[Opening Supplied data section]

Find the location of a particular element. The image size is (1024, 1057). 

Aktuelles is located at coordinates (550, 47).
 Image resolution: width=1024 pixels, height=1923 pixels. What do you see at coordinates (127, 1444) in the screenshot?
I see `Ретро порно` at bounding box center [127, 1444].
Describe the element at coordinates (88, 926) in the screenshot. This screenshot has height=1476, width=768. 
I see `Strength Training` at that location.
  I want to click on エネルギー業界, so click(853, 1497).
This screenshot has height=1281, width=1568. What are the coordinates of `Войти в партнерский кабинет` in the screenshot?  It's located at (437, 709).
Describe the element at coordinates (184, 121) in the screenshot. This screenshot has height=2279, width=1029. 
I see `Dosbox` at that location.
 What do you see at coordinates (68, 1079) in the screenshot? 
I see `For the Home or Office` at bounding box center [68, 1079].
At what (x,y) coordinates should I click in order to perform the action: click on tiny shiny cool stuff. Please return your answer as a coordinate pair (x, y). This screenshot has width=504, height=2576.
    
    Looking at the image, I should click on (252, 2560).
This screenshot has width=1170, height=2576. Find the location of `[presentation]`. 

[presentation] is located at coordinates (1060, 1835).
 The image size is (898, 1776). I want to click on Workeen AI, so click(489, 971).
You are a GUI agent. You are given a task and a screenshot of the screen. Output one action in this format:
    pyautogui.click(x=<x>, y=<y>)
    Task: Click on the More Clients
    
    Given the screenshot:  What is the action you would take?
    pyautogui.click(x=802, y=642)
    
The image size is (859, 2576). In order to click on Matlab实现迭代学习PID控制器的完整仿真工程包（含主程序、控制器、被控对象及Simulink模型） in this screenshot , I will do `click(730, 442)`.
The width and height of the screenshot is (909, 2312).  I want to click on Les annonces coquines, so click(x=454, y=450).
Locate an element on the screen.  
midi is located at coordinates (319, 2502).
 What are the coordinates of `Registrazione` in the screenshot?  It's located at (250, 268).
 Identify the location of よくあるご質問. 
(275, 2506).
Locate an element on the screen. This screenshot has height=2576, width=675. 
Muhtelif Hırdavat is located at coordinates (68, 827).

[Closing Supplied data section]

**Your task:** Give again only the lines starting at the one that contains "The width and" and running to the end of the data.

**Result of this exercise:**
The width and height of the screenshot is (909, 2312).  I want to click on Les annonces coquines, so click(x=454, y=450).
Locate an element on the screen.  
midi is located at coordinates (319, 2502).
 What are the coordinates of `Registrazione` in the screenshot?  It's located at (250, 268).
 Identify the location of よくあるご質問. 
(275, 2506).
Locate an element on the screen. This screenshot has height=2576, width=675. 
Muhtelif Hırdavat is located at coordinates (68, 827).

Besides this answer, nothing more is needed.